> **Source records**:

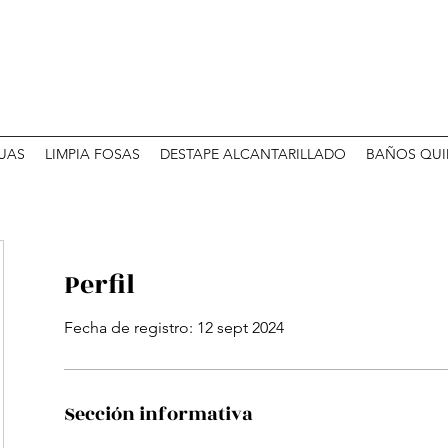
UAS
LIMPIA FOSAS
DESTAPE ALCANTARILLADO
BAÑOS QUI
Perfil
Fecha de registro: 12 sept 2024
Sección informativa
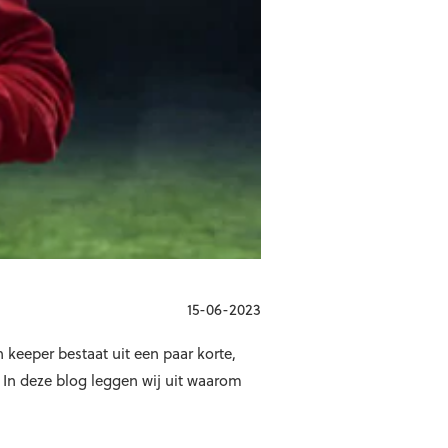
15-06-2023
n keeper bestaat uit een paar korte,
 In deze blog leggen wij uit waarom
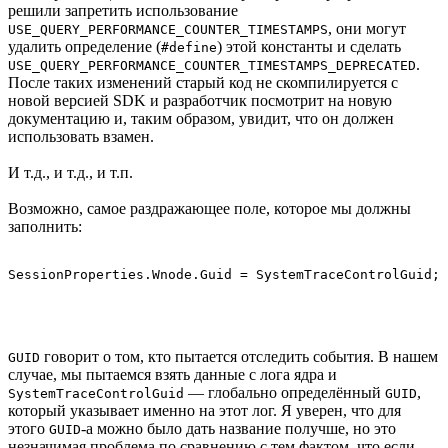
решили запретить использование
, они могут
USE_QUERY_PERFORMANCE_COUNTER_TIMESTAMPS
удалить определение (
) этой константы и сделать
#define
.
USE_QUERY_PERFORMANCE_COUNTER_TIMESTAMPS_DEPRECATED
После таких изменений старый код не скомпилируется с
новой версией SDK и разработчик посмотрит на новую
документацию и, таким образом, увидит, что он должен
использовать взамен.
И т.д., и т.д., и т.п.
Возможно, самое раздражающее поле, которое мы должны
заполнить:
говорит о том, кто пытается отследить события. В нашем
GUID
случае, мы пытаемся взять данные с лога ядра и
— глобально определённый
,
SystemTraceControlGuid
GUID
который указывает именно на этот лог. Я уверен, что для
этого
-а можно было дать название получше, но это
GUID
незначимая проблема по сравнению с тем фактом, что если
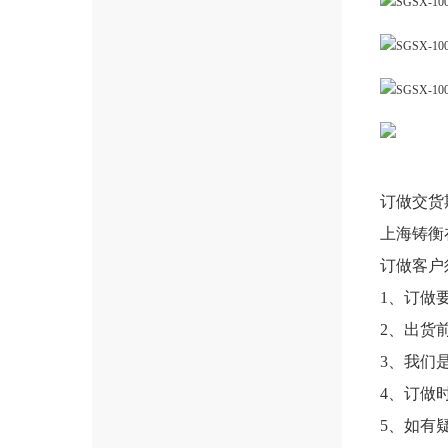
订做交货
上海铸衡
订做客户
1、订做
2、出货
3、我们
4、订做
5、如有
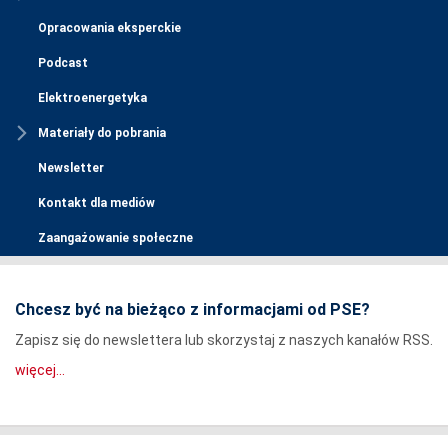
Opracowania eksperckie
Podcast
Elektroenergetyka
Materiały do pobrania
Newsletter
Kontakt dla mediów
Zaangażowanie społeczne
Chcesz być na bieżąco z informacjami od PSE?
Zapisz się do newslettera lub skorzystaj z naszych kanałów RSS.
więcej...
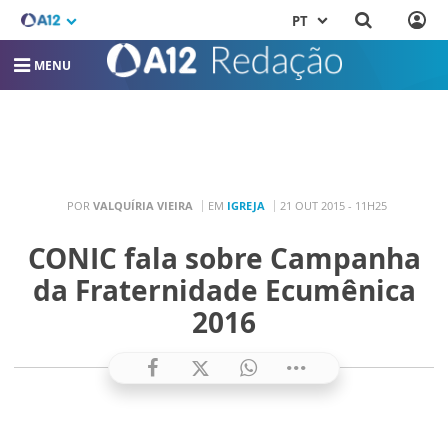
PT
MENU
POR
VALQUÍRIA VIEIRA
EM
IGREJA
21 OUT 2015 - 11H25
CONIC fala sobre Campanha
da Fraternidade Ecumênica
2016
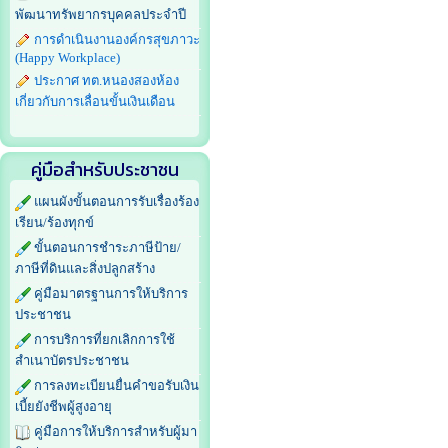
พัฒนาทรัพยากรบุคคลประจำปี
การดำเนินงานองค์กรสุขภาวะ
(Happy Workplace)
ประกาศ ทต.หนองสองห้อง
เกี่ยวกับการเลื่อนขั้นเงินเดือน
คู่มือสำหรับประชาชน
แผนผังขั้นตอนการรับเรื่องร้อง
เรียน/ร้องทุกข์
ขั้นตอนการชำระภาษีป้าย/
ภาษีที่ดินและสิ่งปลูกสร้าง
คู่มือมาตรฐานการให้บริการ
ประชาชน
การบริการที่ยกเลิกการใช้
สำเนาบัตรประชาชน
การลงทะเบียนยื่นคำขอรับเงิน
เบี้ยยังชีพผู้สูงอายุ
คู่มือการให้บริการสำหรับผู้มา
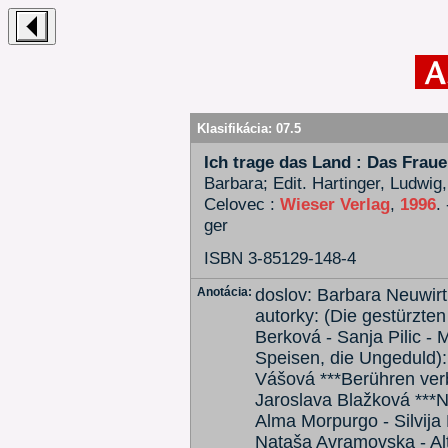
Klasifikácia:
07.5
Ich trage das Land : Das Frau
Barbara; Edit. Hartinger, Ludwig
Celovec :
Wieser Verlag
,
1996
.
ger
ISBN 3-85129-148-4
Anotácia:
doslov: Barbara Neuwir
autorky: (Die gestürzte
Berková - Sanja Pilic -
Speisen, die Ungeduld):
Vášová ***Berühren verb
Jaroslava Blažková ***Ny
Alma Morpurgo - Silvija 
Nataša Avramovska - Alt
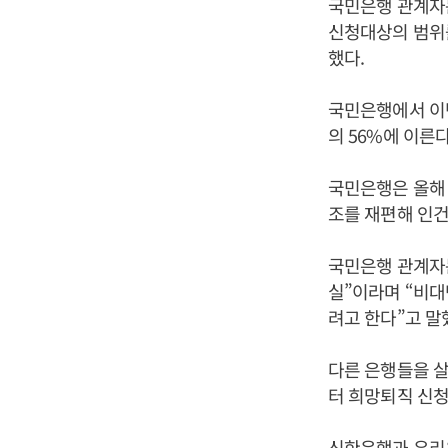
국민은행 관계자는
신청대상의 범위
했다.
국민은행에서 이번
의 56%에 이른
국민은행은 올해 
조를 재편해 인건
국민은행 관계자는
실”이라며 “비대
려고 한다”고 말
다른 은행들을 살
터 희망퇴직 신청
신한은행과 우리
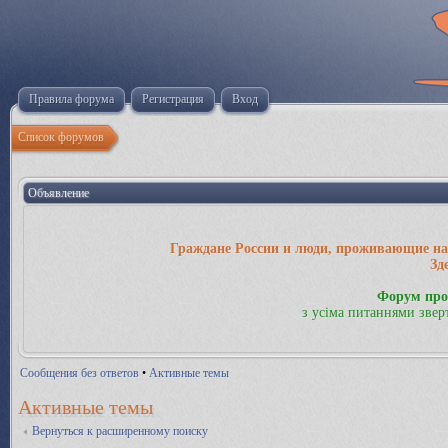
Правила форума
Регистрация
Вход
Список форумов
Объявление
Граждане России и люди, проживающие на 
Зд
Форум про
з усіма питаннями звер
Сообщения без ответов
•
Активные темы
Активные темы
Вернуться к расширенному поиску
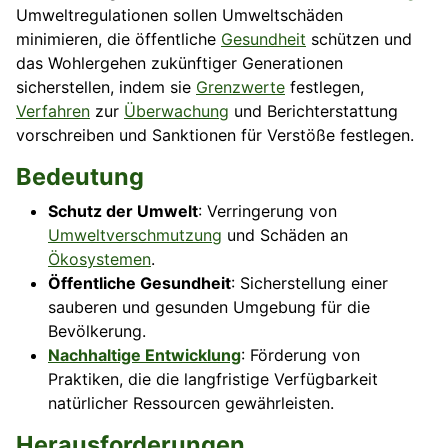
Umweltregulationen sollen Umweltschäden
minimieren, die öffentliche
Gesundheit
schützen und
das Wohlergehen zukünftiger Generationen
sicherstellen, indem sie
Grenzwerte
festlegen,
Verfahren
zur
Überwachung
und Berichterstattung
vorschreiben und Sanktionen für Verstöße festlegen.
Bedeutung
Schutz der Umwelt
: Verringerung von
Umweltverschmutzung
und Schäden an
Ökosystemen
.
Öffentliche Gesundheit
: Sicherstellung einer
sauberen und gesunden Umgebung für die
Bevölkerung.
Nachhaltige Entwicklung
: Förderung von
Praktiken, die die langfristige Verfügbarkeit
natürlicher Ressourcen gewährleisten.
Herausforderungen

> **Brief**: In the entries above, find the line that contains "Sección informativa" and the line that contains "USE_QUERY_PERFORMANCE_COUNTER_TIMESTAMPS_DEPRECATED". Reproduce exactly those two lines and every line between them, but not the pictures.

> **Response area**:
Sección informativa
15-06-2023
n keeper bestaat uit een paar korte,
 In deze blog leggen wij uit waarom
решили запретить использование
, они могут
USE_QUERY_PERFORMANCE_COUNTER_TIMESTAMPS
удалить определение (
) этой константы и сделать
#define
.
USE_QUERY_PERFORMANCE_COUNTER_TIMESTAMPS_DEPRECATED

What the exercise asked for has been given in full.